Song by Nightwish

from the album Once
- Released: 7 June 2004
- Recorded: 2003–2004
- Genre: Symphonic metal
- Length: 4:39
- Label: Spinefarm; Nuclear Blast;
- Songwriter: Tuomas Holopainen
- Producers: Tuomas Holopainen; TeeCee Kinnunen;

= Planet Hell =

"Planet Hell" is a song by the Finnish symphonic metal band Nightwish, recorded for their fifth studio album Once. The song begins with a male choir and orchestral background music for a full minute before the band starts playing. "Planet Hell" also heavily features the vocals of the band's bass player Marko Hietala. After his departure from the band, the song's vocals have been taken over by their female vocalist Floor Jansen for live performances.

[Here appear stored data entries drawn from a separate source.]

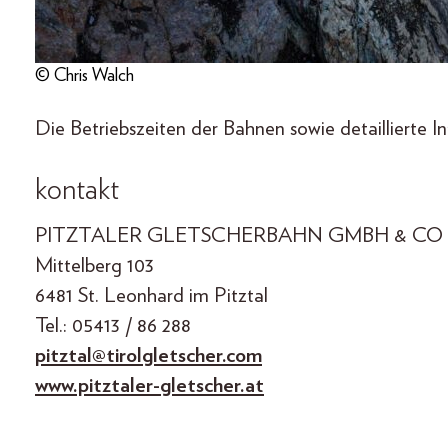
© Chris Walch
Die Betriebszeiten der Bahnen sowie detaillierte I
kontakt
PITZTALER GLETSCHERBAHN GMBH & CO
Mittelberg 103
6481 St. Leonhard im Pitztal
Tel.: 05413 / 86 288
pitztal@tirolgletscher.com
www.pitztaler-gletscher.at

== Religious references ==
The song has a number of religious references:
- "The ferryman" refers to Charon the ferryman in Greek mythology. ("Save yourself a penny for the ferryman": tradition dictated that a dead Greek would have a coin placed in his mouth to pay for passage over the River Styx, as Charon demanded payment to ferry souls across the Styx, and without payment, souls would be forever trapped upon the shores, unable to cross.)
- "The Ark" could possibly refer to one of two things: The Ark of the Covenant, or Noah's Ark. The latter seems the most plausible, as in Biblical story the Ark saved Noah and the animals from the flood brought about by God for their sins. "This world ain't ready for the Ark" could indeed be a dark message from the band stating that the Earth is in midst of destruction by humans and we are all to blame, and deserve punishment.
- "Mother Gaia" refers to the Greek Titan Gaia or Mother Earth.

== In popular culture ==

- This song is well known amongst players of the fantasy massively multiplayer online role-playing game RuneScape. On 6 June 2006 a significant bug, which allowed some players to attack others in areas that were meant to be safe zones, was exploited in what became known as the Falador Massacre. Players were attacked and lost their valuable in-game items. The main record of the event was a player-made video which featured the song Planet Hell as the background music. On 6 June 2016 the game developers, Jagex, released an in-game event celebrating the ten-year anniversary of the Falador Massacre. It included background music similar to Planet Hell.
- This song was also used as intro music by the San Antonio Spurs in 2005.
- This song was sampled in Meek Mill's Pray For Em.